:: SUPPLIED INFORMATION

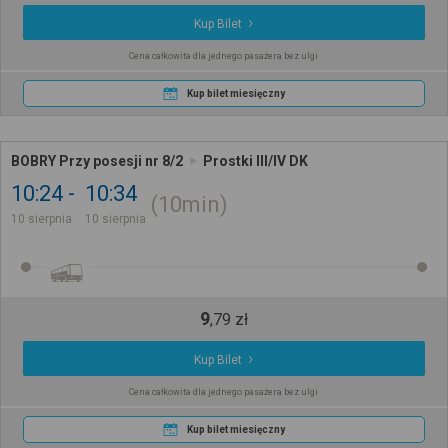
Kup Bilet
Cena całkowita dla jednego pasażera bez ulgi
Kup bilet miesięczny
BOBRY Przy posesji nr 8/2
Prostki III/IV DK
10:24
10:34
10min
10 sierpnia
10 sierpnia
9
,
79
zł
Kup Bilet
Cena całkowita dla jednego pasażera bez ulgi
Kup bilet miesięczny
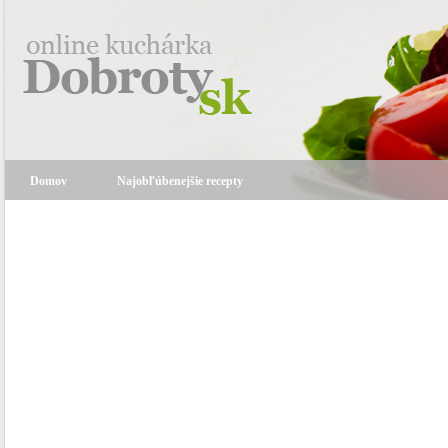
Domov
Najobľúbenejšie recepty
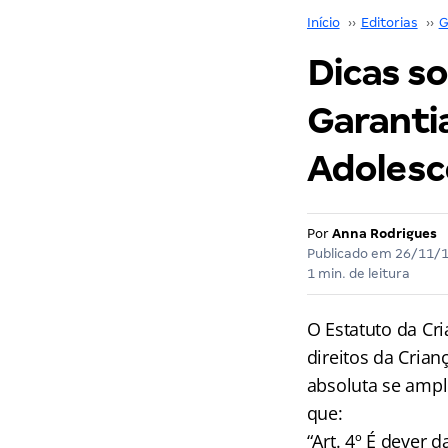
Início
››
Editorias
››
G
Dicas so
Garantia
Adolesc
Por
Anna Rodrigues
Publicado em
26/11/
1 min. de leitura
O Estatuto da Cr
direitos da Crian
absoluta se ampl
que:
“Art. 4º É dever 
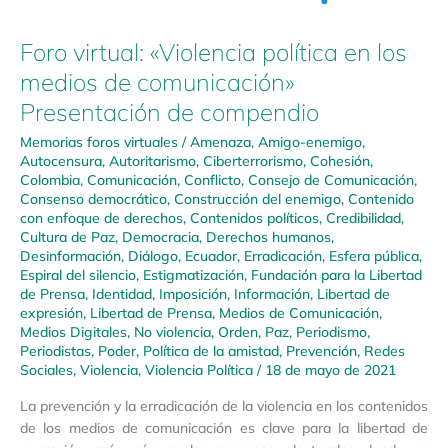
Foro virtual: «Violencia política en los
medios de comunicación»
Presentación de compendio
Memorias foros virtuales
/
Amenaza
,
Amigo-enemigo
,
Autocensura
,
Autoritarismo
,
Ciberterrorismo
,
Cohesión
,
Colombia
,
Comunicación
,
Conflicto
,
Consejo de Comunicación
,
Consenso democrático
,
Construcción del enemigo
,
Contenido
con enfoque de derechos
,
Contenidos políticos
,
Credibilidad
,
Cultura de Paz
,
Democracia
,
Derechos humanos
,
Desinformación
,
Diálogo
,
Ecuador
,
Erradicación
,
Esfera pública
,
Espiral del silencio
,
Estigmatización
,
Fundación para la Libertad
de Prensa
,
Identidad
,
Imposición
,
Información
,
Libertad de
expresión
,
Libertad de Prensa
,
Medios de Comunicación
,
Medios Digitales
,
No violencia
,
Orden
,
Paz
,
Periodismo
,
Periodistas
,
Poder
,
Política de la amistad
,
Prevención
,
Redes
Sociales
,
Violencia
,
Violencia Política
/
18 de mayo de 2021
La prevención y la erradicación de la violencia en los contenidos
de los medios de comunicación es clave para la libertad de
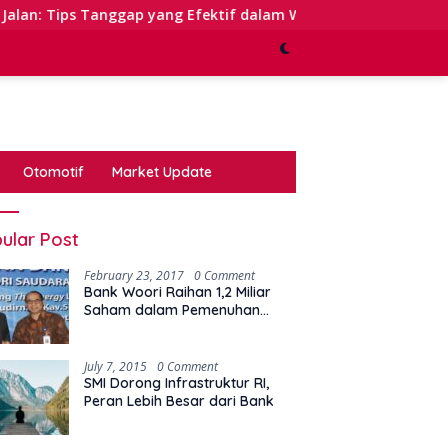
ggap yang Efektif dalam Waktu Keterbatasan
Kinerja 
Otomotif
Market Update
ular Post
February 23, 2017
0 Comment
Bank Woori Raihan 1,2 Miliar
Saham dalam Pemenuhan
Kewajiban Right Issue
July 7, 2015
0 Comment
SMI Dorong Infrastruktur RI,
Peran Lebih Besar dari Bank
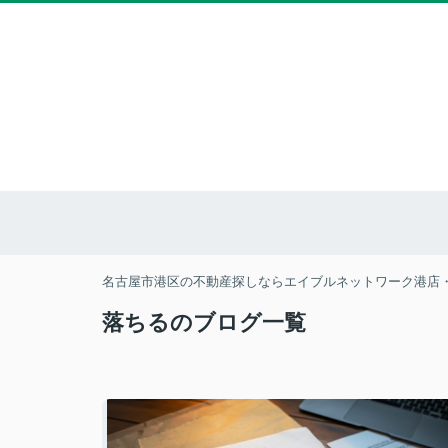
名古屋市港区の不動産探しならエイブルネットワーク港店
落ちるのブログ一覧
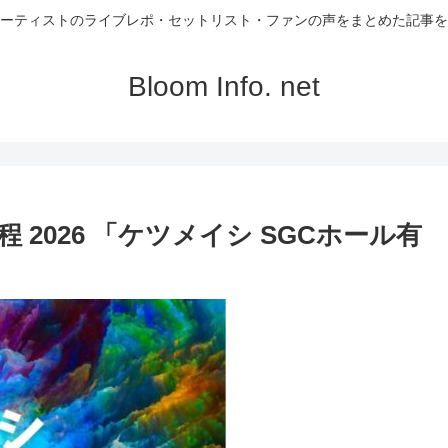
ーティストのライブレポ・セットリスト・ファンの声をまとめた記事を
Bloom Info. net
 2026 「ケツメイシ SGCホール有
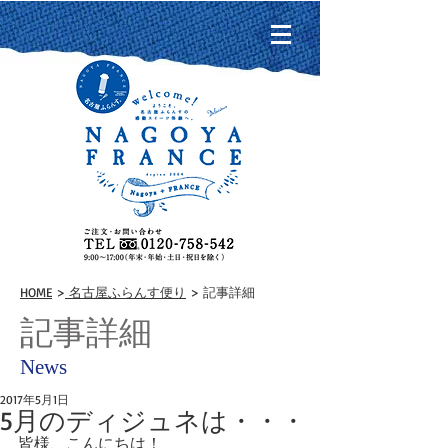
HOME
>
名古屋ふらんす便り
> 記事詳細
記事詳細
News
2017年5月1日
5月のディジュネは・・・
皆様、こんにちは！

::::

REQUIRED WORK: Pictures stay out; copy every entry above exactly.

RESULT:
Kup Bilet
Cena całkowita dla jednego pasażera bez ulgi
Kup bilet miesięczny
BOBRY Przy posesji nr 8/2
Prostki III/IV DK
10:24
10:34
10min
10 sierpnia
10 sierpnia
9
,
79
zł
Kup Bilet
Cena całkowita dla jednego pasażera bez ulgi
Kup bilet miesięczny
Domov
Najobľúbenejšie recepty
Início
››
Editorias
››
G
Dicas so
Garantia
Adolesc
Por
Anna Rodrigues
Publicado em
26/11/
1 min. de leitura
O Estatuto da Cr
direitos da Crian
absoluta se ampl
que:
“Art. 4º É dever 
Foro virtual: «Violencia política en los
medios de comunicación»
Presentación de compendio
Memorias foros virtuales
/
Amenaza
,
Amigo-enemigo
,
Autocensura
,
Autoritarismo
,
Ciberterrorismo
,
Cohesión
,
Colombia
,
Comunicación
,
Conflicto
,
Consejo de Comunicación
,
Consenso democrático
,
Construcción del enemigo
,
Contenido
con enfoque de derechos
,
Contenidos políticos
,
Credibilidad
,
Cultura de Paz
,
Democracia
,
Derechos humanos
,
Desinformación
,
Diálogo
,
Ecuador
,
Erradicación
,
Esfera pública
,
Espiral del silencio
,
Estigmatización
,
Fundación para la Libertad
de Prensa
,
Identidad
,
Imposición
,
Información
,
Libertad de
expresión
,
Libertad de Prensa
,
Medios de Comunicación
,
Medios Digitales
,
No violencia
,
Orden
,
Paz
,
Periodismo
,
Periodistas
,
Poder
,
Política de la amistad
,
Prevención
,
Redes
Sociales
,
Violencia
,
Violencia Política
/
18 de mayo de 2021
La prevención y la erradicación de la violencia en los contenidos
de los medios de comunicación es clave para la libertad de
ggap yang Efektif dalam Waktu Keterbatasan
Kinerja 
Otomotif
Market Update
ular Post
February 23, 2017
0 Comment
Bank Woori Raihan 1,2 Miliar
Saham dalam Pemenuhan
Kewajiban Right Issue
July 7, 2015
0 Comment
SMI Dorong Infrastruktur RI,
Peran Lebih Besar dari Bank
名古屋市港区の不動産探しならエイブルネットワーク港店
落ちるのブログ一覧
ーティストのライブレポ・セットリスト・ファンの声をまとめた記事を
Bloom Info. net
 2026 「ケツメイシ SGCホール有
HOME
>
名古屋ふらんす便り
> 記事詳細
記事詳細
News
2017年5月1日
5月のディジュネは・・・
皆様、こんにちは！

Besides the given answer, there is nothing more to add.